Kisruh di SDN 021 Tarai Bangun, Kecamatan Tambang, Kabupaten Kampar, Riau, memanas setelah video seorang guru honorer berinisial YH membanting nasi kotak viral di media sosial. Insiden itu terjadi Senin (10/11/2025) seusai kegiatan sosialisasi anti-perundungan oleh Kejaksaan Negeri Kampar dan Dinas Pendidikan.
“Nasi ini bukan nasi MBG. Tapi hadiah dari Dinas Pendidikan Kabupaten Kampar, setelah sosialisasi bullying,” kata YH kepada wartawan. Ia menjelaskan, tindakan itu dipicu perbedaan pendapat mengenai cara pembagian nasi kotak. “Alasan kami membanting karena para guru meminta agar diberikan cepat. Setelah saya banting itu, guru tidak terima dengan sikap saya.”
Dua hari setelah video viral, ratusan orang tua dan siswa menggelar demonstrasi di sekolah. Awalnya menuntut tindakan terhadap YH, aksi itu berubah menjadi pengungkapan dugaan pungutan liar (pungli) yang disebut telah berlangsung lama. Para wali murid mengaku diminta berbagai pungutan seperti iuran tanah timbun Rp 50.000, iuran penghijauan Rp 35.000, potongan PIP Rp 50.000, pembelian buku TKA, uang masuk tanpa kwitansi, serta biaya seragam siswa baru antara Rp 1 juta–Rp 3 juta.
“Jumlah siswa banyak di sini, ada 1.000. Jadi kalau dikumpulkan semua bisa ratusan juta,” ujar seorang wali murid. Wali murid lain, Elnawati, mengatakan pungutan tersebut tidak melalui rapat komite. “Tidak ada pertanggungjawaban. Rapat hanya formalitas saja.”
Menanggapi protes besar, Dinas Pendidikan Kampar mencopot Kepala Sekolah Aspinawati Harahap karena dinilai arogan dan tidak transparan.
“Kepala sekolah yang mengadu ke kami diintimidasi. Mau tidak mau, dengan berat hati saya sampaikan bahwa kepala sekolah dicopot dari jabatannya,” kata Kepala Disdik Kampar, Siti.
Selain itu, dua guru honorer diberhentikan: YH yang membanting nasi kotak dan Reza Arya Putra. “Kami mendapat banyak keluhan dari wali murid terhadap kedua tenaga pendidik tersebut,” tambah Siti.
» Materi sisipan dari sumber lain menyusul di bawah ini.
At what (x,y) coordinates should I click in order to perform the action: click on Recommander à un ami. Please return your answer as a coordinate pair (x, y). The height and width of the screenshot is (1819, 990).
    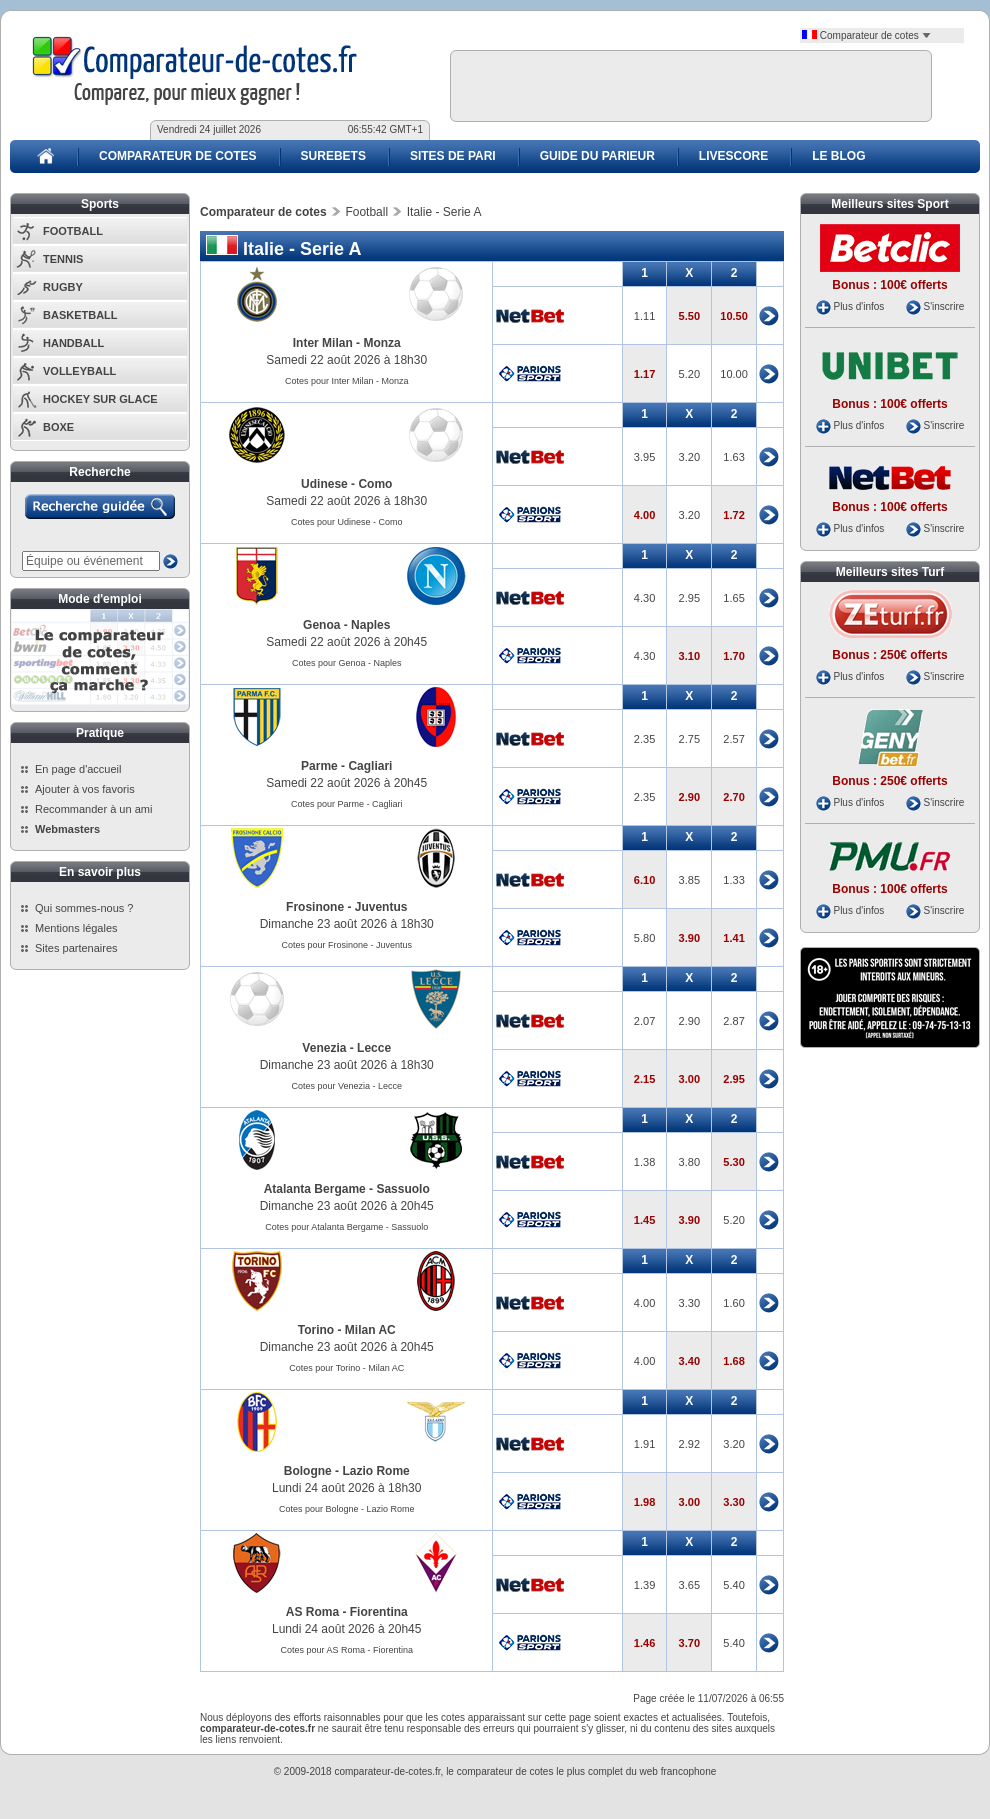     Looking at the image, I should click on (93, 809).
SDN 021 Tarai Bangun memiliki 995 siswa dan 226 penerima PIP pada 2025 dengan total dana Rp 75.825.000, turun dari 267 penerima pada 2024 yang mencapai Rp 117.900.000. Insiden nasi kotak menjadi pemicu terbukanya dugaan pungli besar yang selama ini membebani orang tua, sekaligus menyoroti minimnya transparansi pengelolaan sekolah.